I noticed this stuff about two days ago. It was white then but today............it turned black? It only grows on the Dwarf Sagitaria, my Brazil Sword and everything else ar clean as a whistle.Please help!



















Is this (or can it become ) a mojor problem?


----------



## micstarz (Oct 22, 2005)

looks like some sorta mould or fungus. If so could be a problem.


----------



## Dana and Jay (Dec 27, 2005)

Should I quarentine the plant? Then treat the water?


----------



## goodie (Sep 2, 2005)

Black brush algae or Beard algae. Its really hard to get rid of. Remove effected plant leaves.

Its not mold or fungus.

Brush algae
This grows in feathery black tufts 2-3 mm long and tends to collect on slower growing leaves like Anubias, some Echinodorus and other wide leaf plants. Also tends to collect on mechanical equipment. This is actually a red alga in the genus Audouinella (other names: Acrochaetium, Rhodochorton, Chantransia).

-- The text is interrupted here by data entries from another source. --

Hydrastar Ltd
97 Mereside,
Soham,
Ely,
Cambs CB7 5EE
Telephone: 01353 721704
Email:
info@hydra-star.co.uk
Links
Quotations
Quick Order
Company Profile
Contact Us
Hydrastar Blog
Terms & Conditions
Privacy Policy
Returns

It cannot easily be removed mechanically. Remove and discard the affected leaves. Equipment can be soaked in a 25% bleach solution, then scrubbed to remove the dead algae. Siamese Algae Eaters (Crossocheilus siamensis) are known to eat this algae and can keep it in check. A more drastic measure is treatment with copper.


----------



## DavidDoyle (Jan 18, 2005)

That is not bba, it is hair algae. BBA looks more like a miniature shaving brush.


----------



## Dana and Jay (Dec 27, 2005)

So am algea eater should cure the problem?


----------



## goodie (Sep 2, 2005)

DavidDoyle said:


> That is not bba, it is hair algae. BBA looks more like a miniature shaving brush.


 Dang! I thougt I had it :mrgreen: . Now I've got them straight.


----------



## Damon (Jan 18, 2005)

That is BBA. It just hasn't grown in fully yet. Co2 issues are the reason this algae comes.
Here's another pic of bba that has not filled in.

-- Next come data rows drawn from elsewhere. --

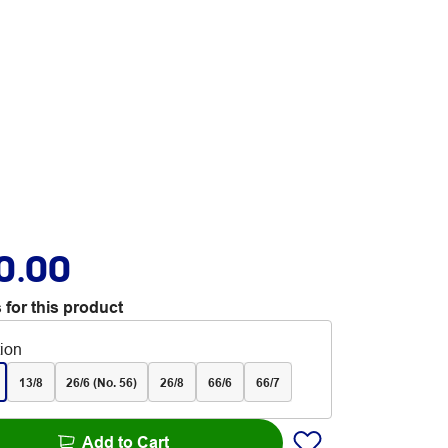
0.00
 for this product
tion
13/8
26/6 (No. 56)
26/8
66/6
66/7
Add to Cart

Stuff infests my echinodorous tenellus.


----------



## goodie (Sep 2, 2005)

> Now I've got them straight.


:-| OK maybe not.

Does this do any good to help?
http://faq.thekrib.com/algae.html#hair


----------



## Dana and Jay (Dec 27, 2005)

I believe it is hair algae. The guy at the local pet store recommended I not get an algae eater yet, it's too soon. Instead he told me to put Algae Control in the tank and I also clipped the bad leaves. My test kit didn't come with a Co2 test. And I don't know what that is. Please breaf me so I can understand the problem. Thank you.


----------



## Cosmic Charlie (Jun 14, 2005)

I've got this, as well. It's growing on my java fern. If I begin CO2 injection, what do I need to do in order to keep the PH where it is?


----------